The very first thing we hear in the video is Moron assuring the children that “he’s friendly” (B Loy).  Rather than shepherding the children away from the beast that has greater strength and weight than all of them combined, Moron just stands back and films the children as they approach the bison while repeatedly exclaiming “oh my gosh” (B Loy).

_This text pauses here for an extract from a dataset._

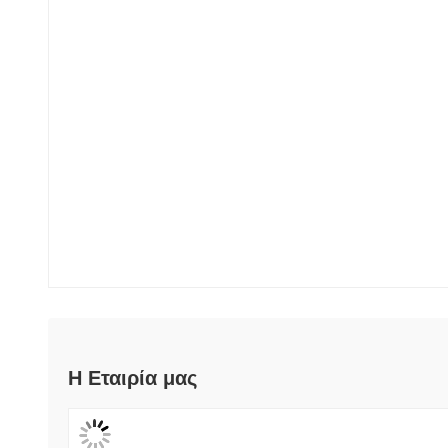
Η Εταιρία μας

As the children approach, the bison turns to face them and begins shaking its head and hind quarters about while snorting loudly: classic warning signs that it is preparing to charge.  Moron even notices these “gestures,” (B Loy), although he doesn’t take any action to mitigate the considerable danger facing the children; whether this is because he didn’t realize what the gestures meant or because he was simply too empty-headed to act is unclear but given what we’ve seen of him so far, either is possible.  The bison then moves to block the path it saw the children taking; because it stands its ground as the humans approach and even moves to block their path, this is clearly territorial behavior and not self-preservation instincts.

Which is bad.

As the children continue advancing, the bison’s warning gestures become more pronounced and it lowers its head – this bull is going to charge whatever draws its attention next.  The two children who had managed to get past the bison are saved from almost certain death by a man who quickly hops onto the wooden footpath on the other side of the bison, the sudden motion causing it to charge.  The main group of tourists flees away from the bison’s territory, but one child breaks from the group and runs parallel to the border; the animal singles this child out and pursues him, quickly closing the distance until the child turns and sprints away from the bison’s territory with less than a yard between him and the animal, at which point the bison, satisfied that it has made its point, abandons the chase (B Loy).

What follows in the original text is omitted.